Please show all lines of the records that include "arterial".

Stored records:
○ ○ ○ ○ ○

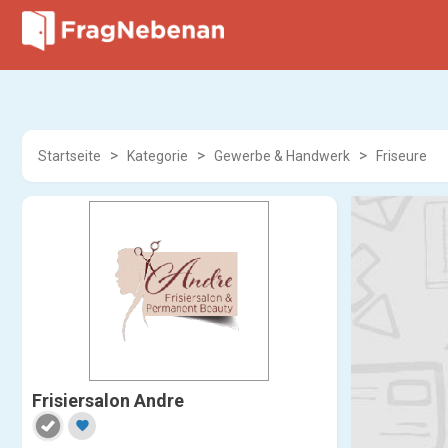
Startseite
Kategorie
Gewerbe & Handwerk
Friseure
Frisiersalon Andre
favorite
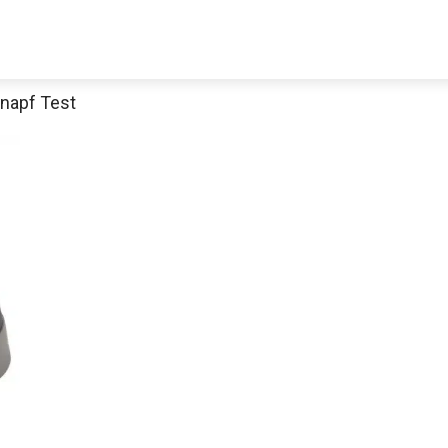
rnapf Test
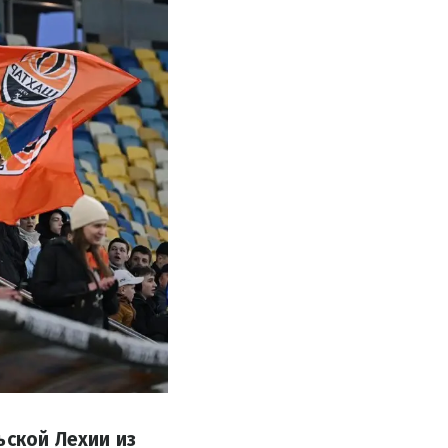
ьской Лехии из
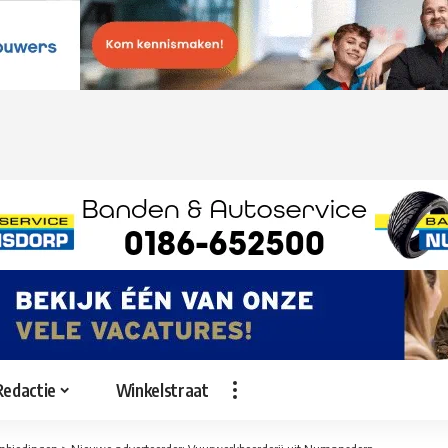
Redactie
Winkelstraat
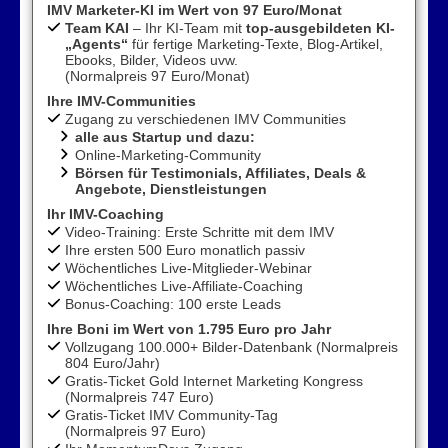
IMV Marketer-KI im Wert von 97 Euro/Monat
Team KAI
– Ihr KI-Team mit
top-ausgebildeten KI-
„Agents“
für fertige Marketing-Texte, Blog-Artikel,
Ebooks, Bilder, Videos uvw.
(Normalpreis 97 Euro/Monat)
Ihre IMV-Communities
Zugang zu verschiedenen IMV Communities
alle aus Startup und dazu:
Online-Marketing-Community
Börsen für Testimonials, Affiliates, Deals &
Angebote, Dienstleistungen
Ihr IMV-Coaching
Video-Training: Erste Schritte mit dem IMV
Ihre ersten 500 Euro monatlich passiv
Wöchentliches Live-Mitglieder-Webinar
Wöchentliches Live-Affiliate-Coaching
Bonus-Coaching: 100 erste Leads
Ihre Boni im Wert von 1.795 Euro pro Jahr
Vollzugang 100.000+ Bilder-Datenbank (Normalpreis
804 Euro/Jahr)
Gratis-Ticket Gold Internet Marketing Kongress
(Normalpreis 747 Euro)
Gratis-Ticket IMV Community-Tag
(Normalpreis 97 Euro)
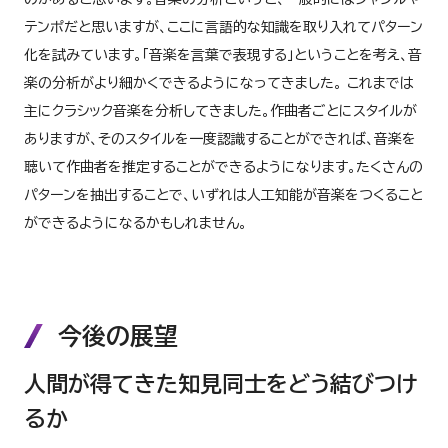
テンポだと思いますが、ここに言語的な知識を取り入れてパターン
化を試みています。「音楽を言葉で表現する」ということを考え、音
楽の分析がより細かくできるようになってきました。 これまでは
主にクラシック音楽を分析してきました。作曲者ごとにスタイルが
ありますが、そのスタイルを一度認識することができれば、音楽を
聴いて作曲者を推定することができるようになります。たくさんの
パターンを抽出することで、いずれは人工知能が音楽をつくること
ができるようになるかもしれません。
今後の展望
人間が得てきた知見同士をどう結びつけ
るか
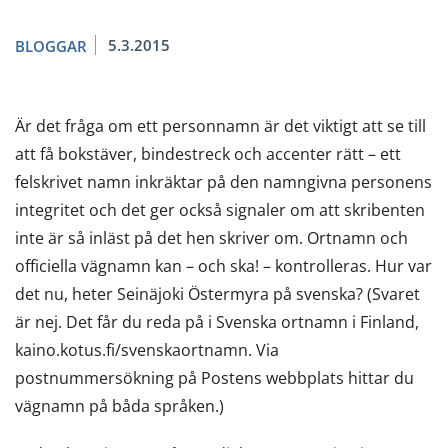
5.3.2015
BLOGGAR
Är det fråga om ett personnamn är det viktigt att se till
att få bokstäver, bindestreck och accenter rätt – ett
felskrivet namn inkräktar på den namngivna personens
integritet och det ger också signaler om att skribenten
inte är så inläst på det hen skriver om. Ortnamn och
officiella vägnamn kan – och ska! – kontrolleras. Hur var
det nu, heter Seinäjoki Östermyra på svenska? (Svaret
är nej. Det får du reda på i Svenska ortnamn i Finland,
kaino.kotus.fi/svenskaortnamn. Via
postnummersökning på Postens webbplats hittar du
vägnamn på båda språken.)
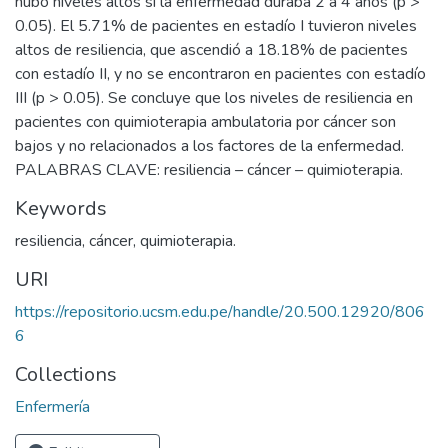
hubo niveles altos si la enfermedad duraba 2 a 4 años (p >
0.05). El 5.71% de pacientes en estadío I tuvieron niveles
altos de resiliencia, que ascendió a 18.18% de pacientes
con estadío II, y no se encontraron en pacientes con estadío
III (p > 0.05). Se concluye que los niveles de resiliencia en
pacientes con quimioterapia ambulatoria por cáncer son
bajos y no relacionados a los factores de la enfermedad.
PALABRAS CLAVE: resiliencia – cáncer – quimioterapia.
Keywords
resiliencia
,
cáncer
,
quimioterapia.
URI
https://repositorio.ucsm.edu.pe/handle/20.500.12920/806
6
Collections
Enfermería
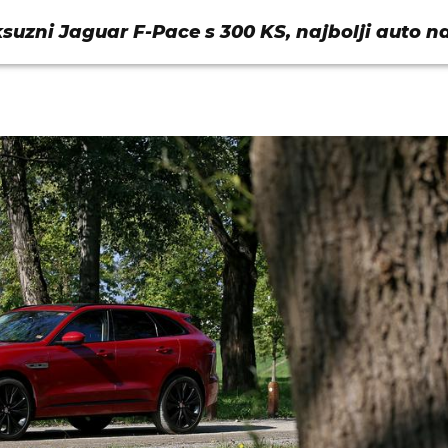
ksuzni Jaguar F-Pace s 300 KS, najbolji auto n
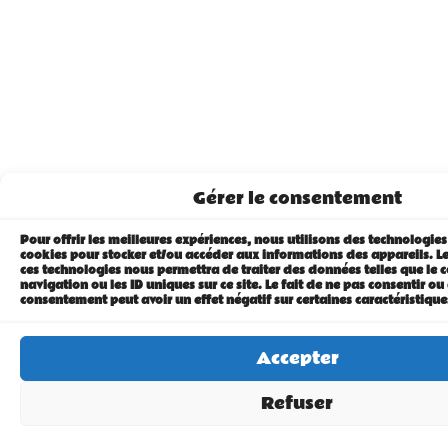
Gérer le consentement
Pour offrir les meilleures expériences, nous utilisons des technologies 
cookies pour stocker et/ou accéder aux informations des appareils. Le 
ces technologies nous permettra de traiter des données telles que l
navigation ou les ID uniques sur ce site. Le fait de ne pas consentir ou 
consentement peut avoir un effet négatif sur certaines caractéristique
Accepter
Refuser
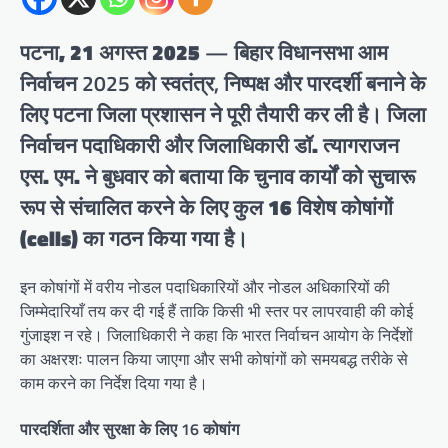
पटना, 21 अगस्त 2025
— बिहार विधानसभा आम
निर्वाचन 2025 को स्वतंत्र, निष्पक्ष और पारदर्शी बनाने के
लिए पटना जिला प्रशासन ने पूरी तैयारी कर ली है। जिला
निर्वाचन पदाधिकारी और जिलाधिकारी
डॉ. त्यागराजन
एस. एम.
ने बुधवार को बताया कि चुनाव कार्यों को सुचारू
रूप से संचालित करने के लिए कुल
16 विशेष कोषांगों
(cells)
का गठन किया गया है।
इन कोषांगों में वरीय नोडल पदाधिकारियों और नोडल अधिकारियों की
जिम्मेदारियाँ तय कर दी गई हैं ताकि किसी भी स्तर पर लापरवाही की कोई
गुंजाइश न रहे। जिलाधिकारी ने कहा कि भारत निर्वाचन आयोग के निर्देशों
का अक्षरशः पालन किया जाएगा और सभी कोषांगों को समयबद्ध तरीके से
काम करने का निर्देश दिया गया है।
पारदर्शिता और सुरक्षा के लिए 16 कोषांग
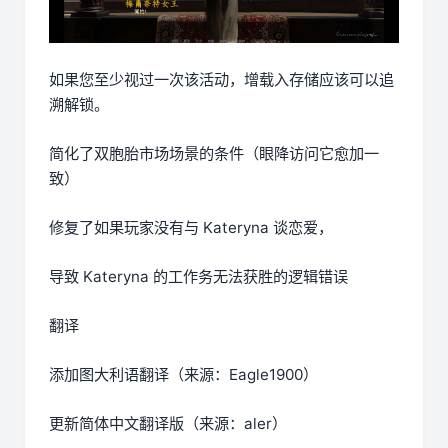
如果您至少视过一次该活动，增载入存储应该可以追
溯解锁。
简化了双胞胎市场场景的条件（眼降访问它愈加一
致）
修复了如果玩家没有与 Kateryna 谈恋爱，
导致 Kateryna 的工作务无法获胜的逻辑错误
翻译
添加图大利语翻译（来源：Eagle1900）
更新简体中文翻译版（来源：aler）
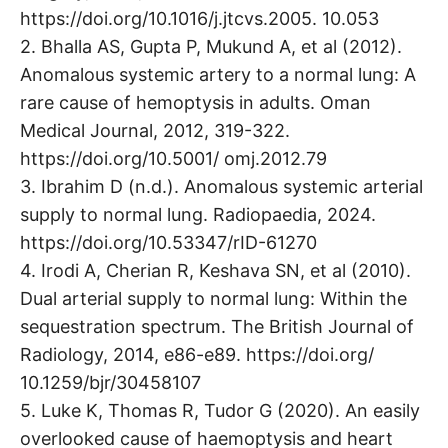
https://doi.org/10.1016/j.jtcvs.2005. 10.053
2. Bhalla AS, Gupta P, Mukund A, et al (2012).
Anomalous systemic artery to a normal lung: A
rare cause of hemoptysis in adults. Oman
Medical Journal, 2012, 319-322.
https://doi.org/10.5001/ omj.2012.79
3. Ibrahim D (n.d.). Anomalous systemic arterial
supply to normal lung. Radiopaedia, 2024.
https://doi.org/10.53347/rID-61270
4. Irodi A, Cherian R, Keshava SN, et al (2010).
Dual arterial supply to normal lung: Within the
sequestration spectrum. The British Journal of
Radiology, 2014, e86-e89. https://doi.org/
10.1259/bjr/30458107
5. Luke K, Thomas R, Tudor G (2020). An easily
overlooked cause of haemoptysis and heart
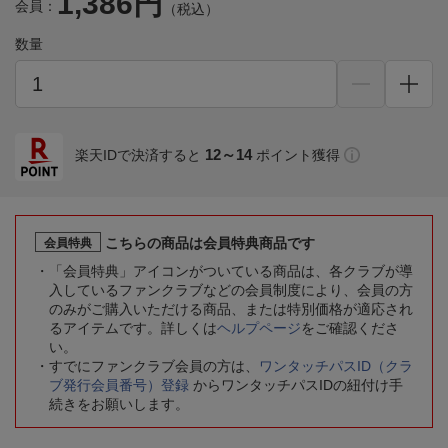
1,386円
会員：
（税込）
数量
12～14
楽天IDで決済すると
ポイント獲得
こちらの商品は会員特典商品です
会員特典
「会員特典」アイコンがついている商品は、各クラブが導
入しているファンクラブなどの会員制度により、会員の方
のみがご購入いただける商品、または特別価格が適応され
るアイテムです。詳しくは
ヘルプページ
をご確認くださ
い。
すでにファンクラブ会員の方は、
ワンタッチパスID（クラ
ブ発行会員番号）登録
からワンタッチパスIDの紐付け手
続きをお願いします。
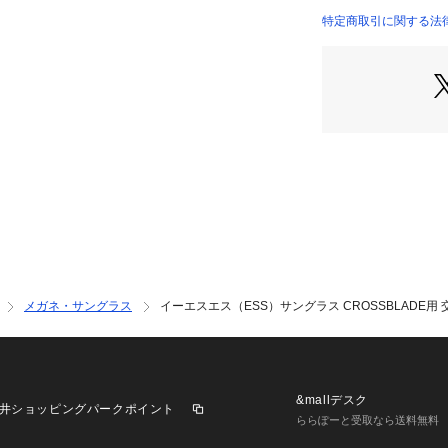
●Flow-Coat
特定商取引に関する法律に基づ
術による、究極に
店）
●CROSSBLAD
Wのレンズと比較
くなっており、よ
【商品の購入にあ
※一部商品におい
記と異なる場合が
※ブラウザやお使
実際の商品の色味
※掲載の価格・製
いて、予告なく変
了承ください。イー
メガネ・サングラス
イーエスエス（ESS）サングラス CROSSBLADE用 交
ズ 夜間 夜中 車 
 ランニング ジョ
ス カジュアル 花粉
&mallデスク
井ショッピングパークポイント
ららぽーと受取なら送料無料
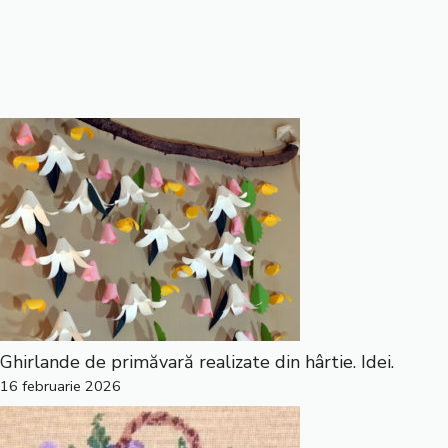
Ghirlande de primăvară realizate din hârtie. Idei.
16 februarie 2026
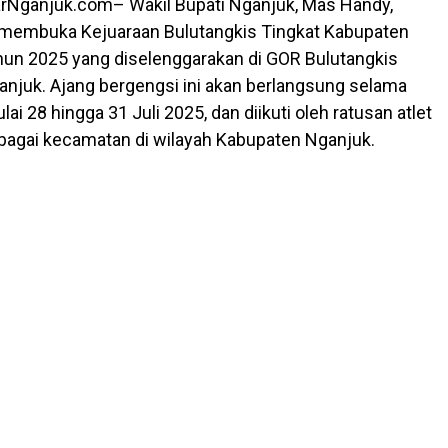
arNganjuk.com– Wakil Bupati Nganjuk, Mas Handy,
 membuka Kejuaraan Bulutangkis Tingkat Kabupaten
hun 2025 yang diselenggarakan di GOR Bulutangkis
njuk. Ajang bergengsi ini akan berlangsung selama
lai 28 hingga 31 Juli 2025, dan diikuti oleh ratusan atlet
bagai kecamatan di wilayah Kabupaten Nganjuk.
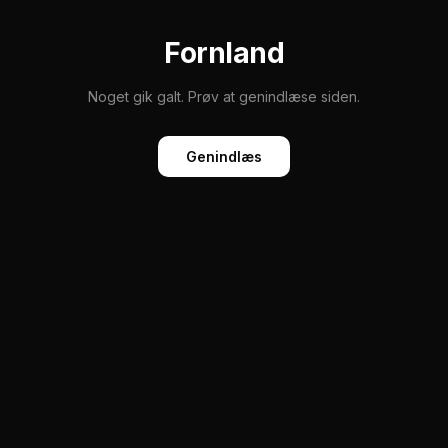
Fornland
Noget gik galt. Prøv at genindlæse siden.
Genindlæs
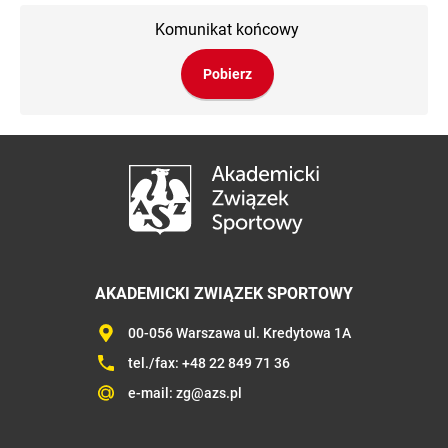
Komunikat końcowy
Pobierz
AKADEMICKI ZWIĄZEK SPORTOWY
00-056 Warszawa ul. Kredytowa 1A
tel./fax:
+48 22 849 71 36
e-mail:
zg@azs.pl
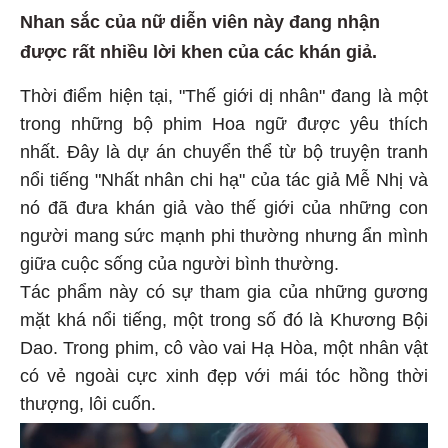
Nhan sắc của nữ diễn viên này đang nhận
được rất nhiều lời khen của các khán giả.
Thời điểm hiện tại, "Thế giới dị nhân" đang là một
trong những bộ phim Hoa ngữ được yêu thích
nhất. Đây là dự án chuyển thể từ bộ truyện tranh
nổi tiếng "Nhất nhân chi hạ" của tác giả Mễ Nhị và
nó đã đưa khán giả vào thế giới của những con
người mang sức mạnh phi thường nhưng ẩn mình
giữa cuộc sống của người bình thường.
Tác phẩm này có sự tham gia của những gương
mặt khá nổi tiếng, một trong số đó là Khương Bội
Dao. Trong phim, cô vào vai Hạ Hòa, một nhân vật
có vẻ ngoài cực xinh đẹp với mái tóc hồng thời
thượng, lôi cuốn.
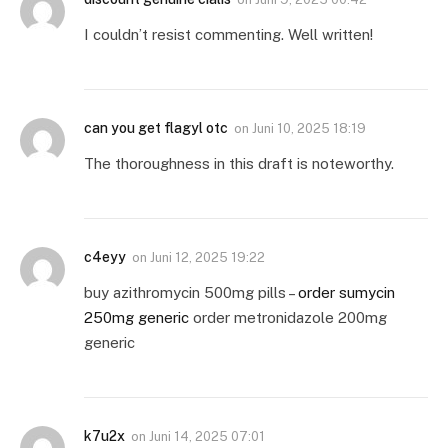
I couldn’t resist commenting. Well written!
can you get flagyl otc
on
Juni 10, 2025 18:19
The thoroughness in this draft is noteworthy.
c4eyy
on
Juni 12, 2025 19:22
buy azithromycin 500mg pills –
order sumycin
250mg generic
order metronidazole 200mg
generic
k7u2x
on
Juni 14, 2025 07:01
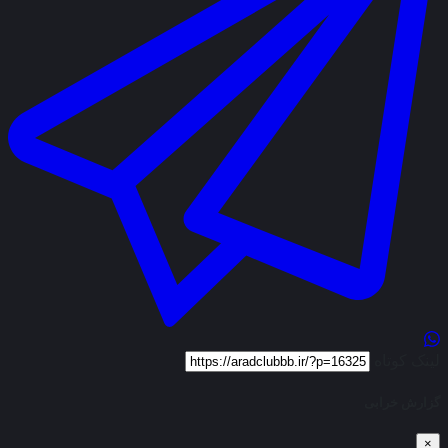
لینک کوتاه
گزارش خرابی
×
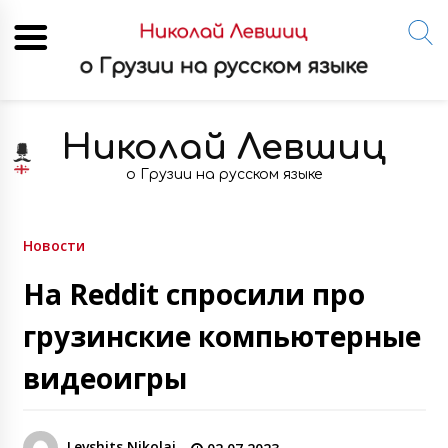
Skip
to
Николай Левшиц
content
о Грузии на русском языке
Новости
На Reddit спросили про
грузинские компьютерные
видеоигры
Levshits Nikolai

○ ○ ○ ○ ○

§ **ANSWER AREA**
3. Ibrahim D (n.d.). Anomalous systemic arterial
Dual arterial supply to normal lung: Within the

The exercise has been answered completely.